(Study material Opens)

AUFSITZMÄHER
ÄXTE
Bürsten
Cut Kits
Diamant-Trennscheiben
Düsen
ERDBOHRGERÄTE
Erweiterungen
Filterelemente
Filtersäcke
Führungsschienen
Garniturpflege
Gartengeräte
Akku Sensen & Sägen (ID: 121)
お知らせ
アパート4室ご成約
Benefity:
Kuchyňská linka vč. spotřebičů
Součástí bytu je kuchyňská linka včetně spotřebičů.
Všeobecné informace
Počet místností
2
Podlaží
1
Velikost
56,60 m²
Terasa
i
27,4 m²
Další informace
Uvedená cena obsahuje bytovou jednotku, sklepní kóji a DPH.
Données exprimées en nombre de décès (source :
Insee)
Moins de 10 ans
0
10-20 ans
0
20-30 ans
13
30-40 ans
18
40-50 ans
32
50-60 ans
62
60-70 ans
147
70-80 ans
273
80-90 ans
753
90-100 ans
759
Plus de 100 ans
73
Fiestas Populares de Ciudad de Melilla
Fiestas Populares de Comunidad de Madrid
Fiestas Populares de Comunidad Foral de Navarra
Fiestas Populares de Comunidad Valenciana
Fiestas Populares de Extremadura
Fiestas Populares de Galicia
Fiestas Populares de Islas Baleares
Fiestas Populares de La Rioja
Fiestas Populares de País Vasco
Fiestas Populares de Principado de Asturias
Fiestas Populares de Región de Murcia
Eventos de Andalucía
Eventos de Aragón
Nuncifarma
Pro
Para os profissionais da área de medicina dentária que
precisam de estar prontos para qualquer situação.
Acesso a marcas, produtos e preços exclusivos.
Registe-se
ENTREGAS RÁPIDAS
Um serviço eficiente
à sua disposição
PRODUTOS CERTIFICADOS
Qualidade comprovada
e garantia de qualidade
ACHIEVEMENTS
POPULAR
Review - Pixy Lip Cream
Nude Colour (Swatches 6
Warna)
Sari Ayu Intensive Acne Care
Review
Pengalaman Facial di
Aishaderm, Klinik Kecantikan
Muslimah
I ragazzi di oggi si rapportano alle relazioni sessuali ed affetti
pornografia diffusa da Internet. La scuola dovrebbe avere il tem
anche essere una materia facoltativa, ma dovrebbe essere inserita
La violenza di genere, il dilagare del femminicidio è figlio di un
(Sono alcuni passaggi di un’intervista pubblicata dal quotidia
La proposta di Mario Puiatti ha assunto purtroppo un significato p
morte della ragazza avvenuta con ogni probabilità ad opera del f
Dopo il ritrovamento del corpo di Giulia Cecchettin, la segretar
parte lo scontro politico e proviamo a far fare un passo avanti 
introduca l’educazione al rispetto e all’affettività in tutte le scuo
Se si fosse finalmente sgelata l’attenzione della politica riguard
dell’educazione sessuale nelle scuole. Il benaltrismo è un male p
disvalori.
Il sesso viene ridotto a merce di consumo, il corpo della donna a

(Study material Closes)

The entries above are to be restated word for word.

AUFSITZMÄHER
ÄXTE
Bürsten
Cut Kits
Diamant-Trennscheiben
Düsen
ERDBOHRGERÄTE
Erweiterungen
Filterelemente
Filtersäcke
Führungsschienen
Garniturpflege
Gartengeräte
Akku Sensen & Sägen (ID: 121)
お知らせ
アパート4室ご成約
Benefity:
Kuchyňská linka vč. spotřebičů
Součástí bytu je kuchyňská linka včetně spotřebičů.
Všeobecné informace
Počet místností
2
Podlaží
1
Velikost
56,60 m²
Terasa
i
27,4 m²
Další informace
Uvedená cena obsahuje bytovou jednotku, sklepní kóji a DPH.
Données exprimées en nombre de décès (source :
Insee)
Moins de 10 ans
0
10-20 ans
0
20-30 ans
13
30-40 ans
18
40-50 ans
32
50-60 ans
62
60-70 ans
147
70-80 ans
273
80-90 ans
753
90-100 ans
759
Plus de 100 ans
73
Fiestas Populares de Ciudad de Melilla
Fiestas Populares de Comunidad de Madrid
Fiestas Populares de Comunidad Foral de Navarra
Fiestas Populares de Comunidad Valenciana
Fiestas Populares de Extremadura
Fiestas Populares de Galicia
Fiestas Populares de Islas Baleares
Fiestas Populares de La Rioja
Fiestas Populares de País Vasco
Fiestas Populares de Principado de Asturias
Fiestas Populares de Región de Murcia
Eventos de Andalucía
Eventos de Aragón
Nuncifarma
Pro
Para os profissionais da área de medicina dentária que
precisam de estar prontos para qualquer situação.
Acesso a marcas, produtos e preços exclusivos.
Registe-se
ENTREGAS RÁPIDAS
Um serviço eficiente
à sua disposição
PRODUTOS CERTIFICADOS
Qualidade comprovada
e garantia de qualidade
ACHIEVEMENTS
POPULAR
Review - Pixy Lip Cream
Nude Colour (Swatches 6
Warna)
Sari Ayu Intensive Acne Care
Review
Pengalaman Facial di
Aishaderm, Klinik Kecantikan
Muslimah
I ragazzi di oggi si rapportano alle relazioni sessuali ed affetti
pornografia diffusa da Internet. La scuola dovrebbe avere il tem
anche essere una materia facoltativa, ma dovrebbe essere inserita
La violenza di genere, il dilagare del femminicidio è figlio di un
(Sono alcuni passaggi di un’intervista pubblicata dal quotidia
La proposta di Mario Puiatti ha assunto purtroppo un significato p
morte della ragazza avvenuta con ogni probabilità ad opera del f
Dopo il ritrovamento del corpo di Giulia Cecchettin, la segretar
parte lo scontro politico e proviamo a far fare un passo avanti 
introduca l’educazione al rispetto e all’affettività in tutte le scuo
Se si fosse finalmente sgelata l’attenzione della politica riguard
dell’educazione sessuale nelle scuole. Il benaltrismo è un male p
disvalori.
Il sesso viene ridotto a merce di consumo, il corpo della donna a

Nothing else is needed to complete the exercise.